Scientific classification
- Kingdom: Plantae
- Clade: Tracheophytes
- Clade: Angiosperms
- Clade: Eudicots
- Order: Ranunculales
- Family: Berberidaceae
- Genus: Berberis
- Species: B. libanotica
- Binomial name: Berberis libanotica Ehrenb. ex C.K.Schneid. (1905)

= Berberis libanotica =

- Genus: Berberis
- Species: libanotica
- Authority: Ehrenb. ex C.K.Schneid. (1905)
- Conservation status: LC

Species of shrub

Berberis libanotica is a species of plant in the family Berberidaceae. It is a spiny shrub native to Lebanon and Syria.

==Taxonomy==
It was first published by Austrian botanist Camillo Karl Schneider (1876–1951) in Ill. Handb. Laubholzk. vol.1 on page 310 in 1905, based on an earlier description by Ehrenb. (1795-1876). It was originally found Lebanon.

Berberis libanotica is considered by C. Schneider and most botanists after him as a distinct species from B. cretica It is however very close to it and differs only by the absence of stomata on the upper side of the leaves, and is rarely synonymized under Berberis cretica.

==Uses==
It is a medicinal plant well known to the Lebanese, who make use of the solution obtained by maceration of its roots in tepid water for treating certain liver and gall bladder diseases. The investigation of its active agents was the topic of a doctorate dissertation in pharmacy submitted by J. Ades in 1948 at the French Faculty of Medicine, Beirut.

==Description==
It is a shrubby tree reaching up to 1.50 m. Branches are blackish red, provided with strong yellow spines, close to each other, often 3-parted. Leaves are glabrous, sessile, 15–25 mm long over 5–7 mm wide, strongly innerved.

It flowers between May and June. Inflorescence is in racemes smaller than leaves. Perianth is made of 6 petal-like yellow sepals, 4–5 mm in diameter. Stamens; anthers oval. Ovary is topped by a thick sessile stigma. Fruit is an ovate blackish berry.

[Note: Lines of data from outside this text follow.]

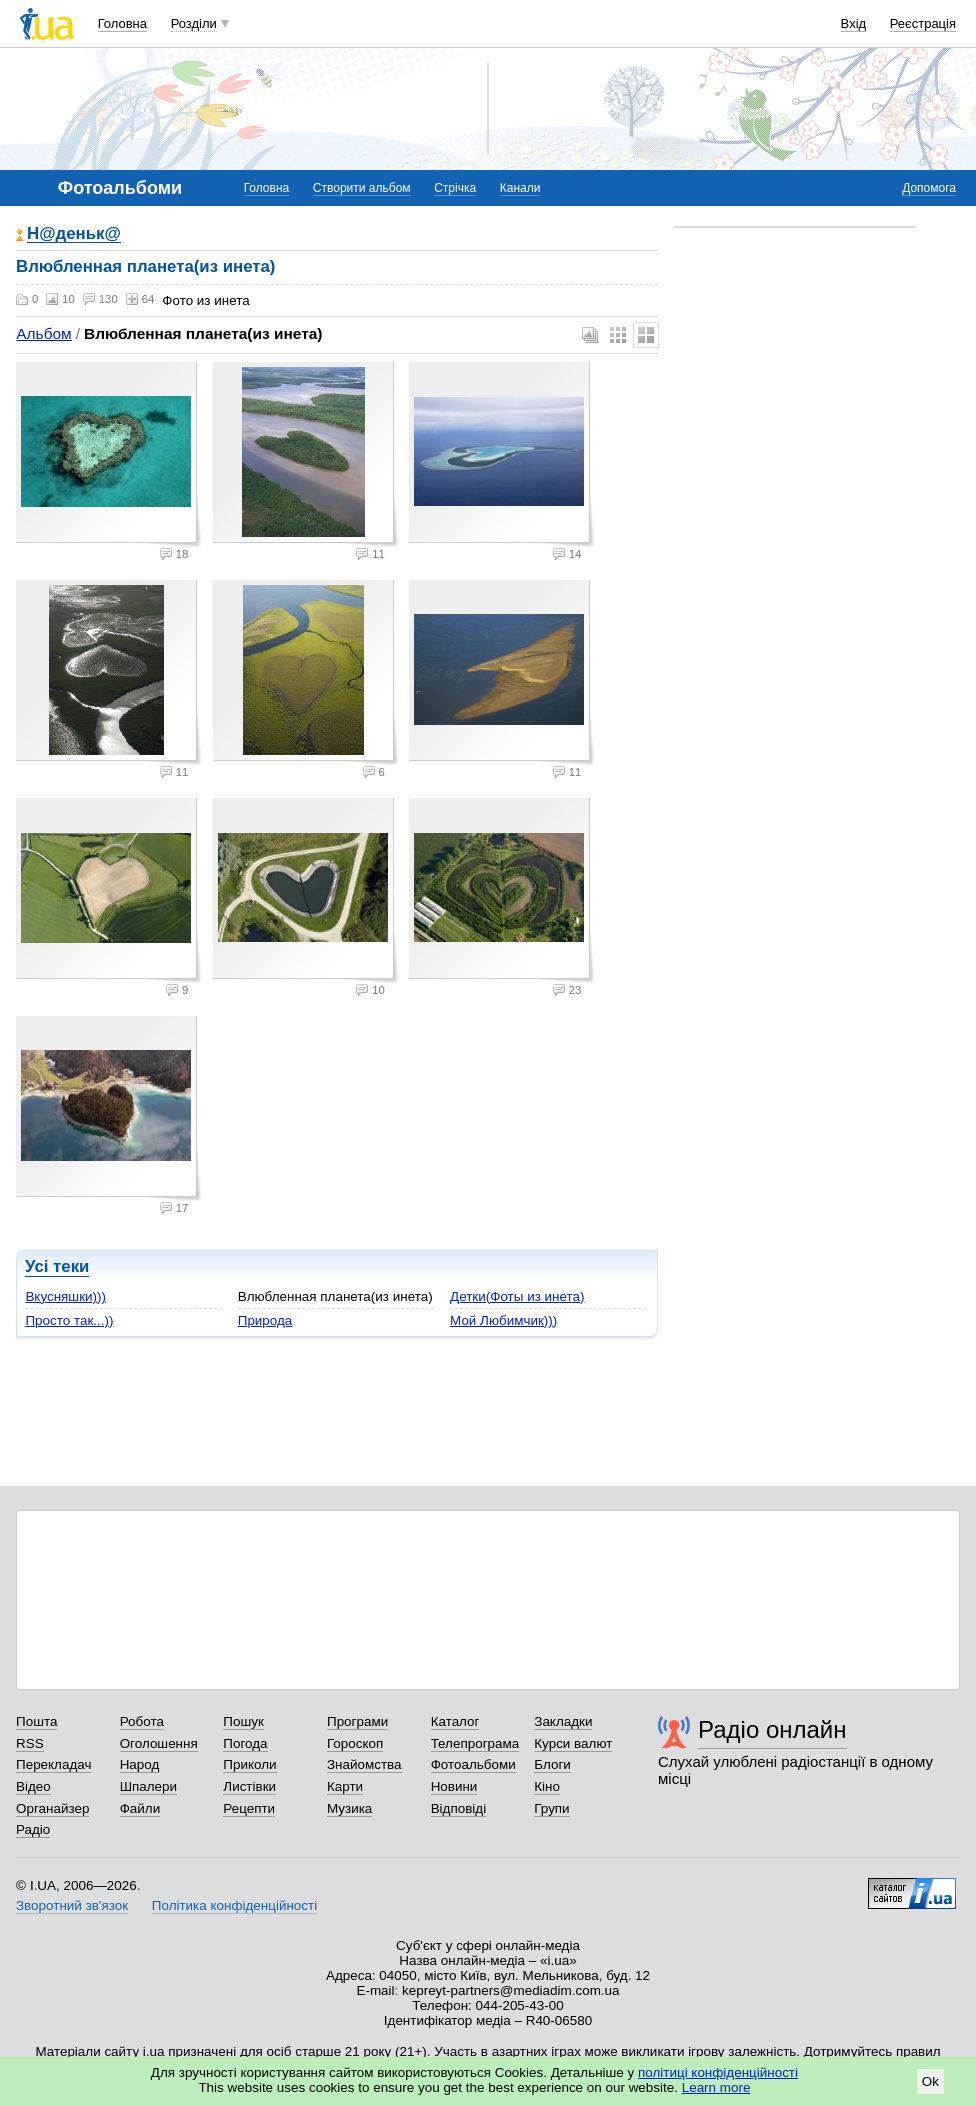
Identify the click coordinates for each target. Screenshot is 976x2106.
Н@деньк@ (74, 234)
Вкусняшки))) (65, 1296)
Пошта (36, 1721)
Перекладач (53, 1764)
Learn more (716, 2087)
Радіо (33, 1829)
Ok (930, 2081)
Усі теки (57, 1266)
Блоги (552, 1764)
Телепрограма (475, 1743)
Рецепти (249, 1808)
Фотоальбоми (473, 1764)
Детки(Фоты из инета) (517, 1296)
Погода (245, 1743)
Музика (349, 1808)
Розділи (194, 23)
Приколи (249, 1764)
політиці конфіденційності (718, 2072)
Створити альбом (362, 188)
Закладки (563, 1721)
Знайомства (364, 1764)
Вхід (854, 23)
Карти (345, 1786)
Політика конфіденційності (234, 1905)
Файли (140, 1808)
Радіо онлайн (772, 1729)
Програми (357, 1721)
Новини (454, 1786)
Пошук (243, 1721)
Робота (142, 1721)
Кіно (547, 1786)
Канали (520, 188)
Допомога (929, 188)
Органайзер (52, 1808)
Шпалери (148, 1786)
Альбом (43, 333)
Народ (140, 1764)
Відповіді (459, 1808)
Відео (33, 1786)
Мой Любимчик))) (503, 1320)
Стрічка (455, 188)
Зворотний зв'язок (72, 1905)
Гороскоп (355, 1743)
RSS (30, 1743)
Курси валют (573, 1743)
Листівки (249, 1786)
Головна (122, 23)
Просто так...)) (69, 1320)
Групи (551, 1808)
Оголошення (159, 1743)
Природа (265, 1320)
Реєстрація (923, 23)
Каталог (455, 1721)
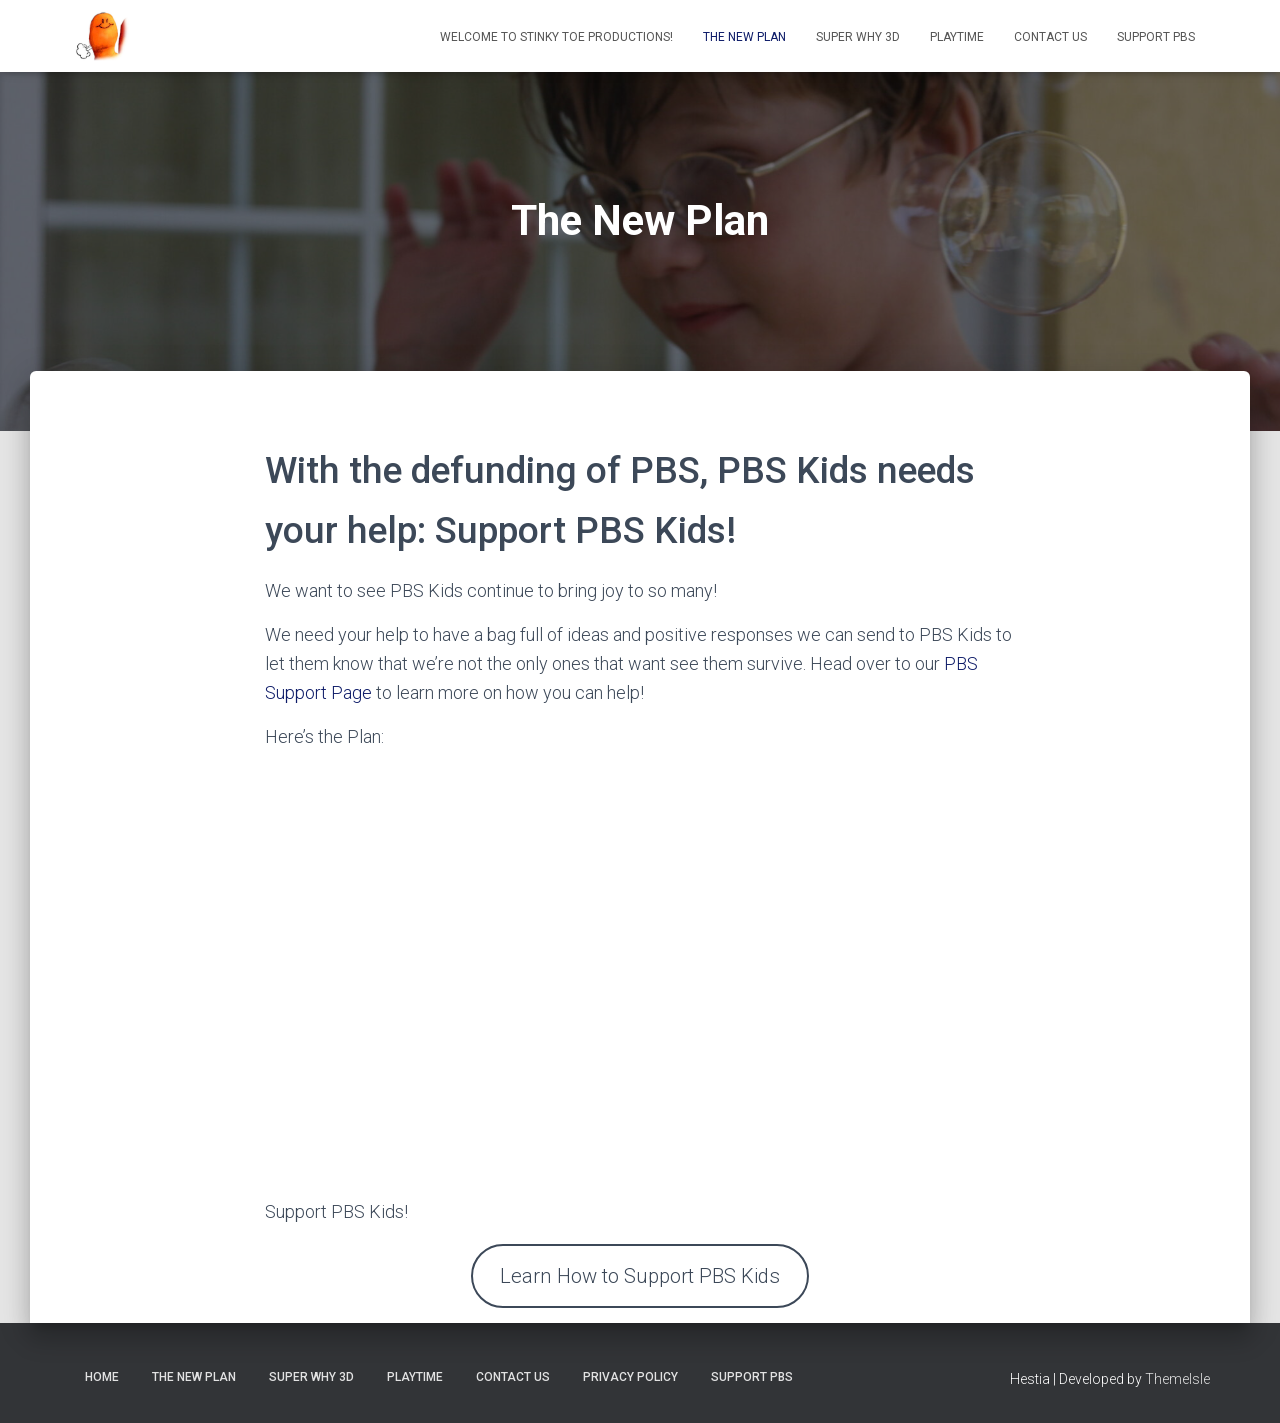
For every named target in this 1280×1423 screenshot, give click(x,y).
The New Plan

==Distribution and habitat==
It is native to the Lebanon and Anti-Lebanon mountains of Lebanon and adjacent Syria, including the eastern slope of Hermon. It grows at elevations of 1600 and 2200 m above sea level.

The species is widespread in the mountains. Its population is declining from habitat loss caused by urbanization, road construction, and ski resorts on the western slope of the Lebanon Mountains, and by quarrying and overgrazing on eastern slopes.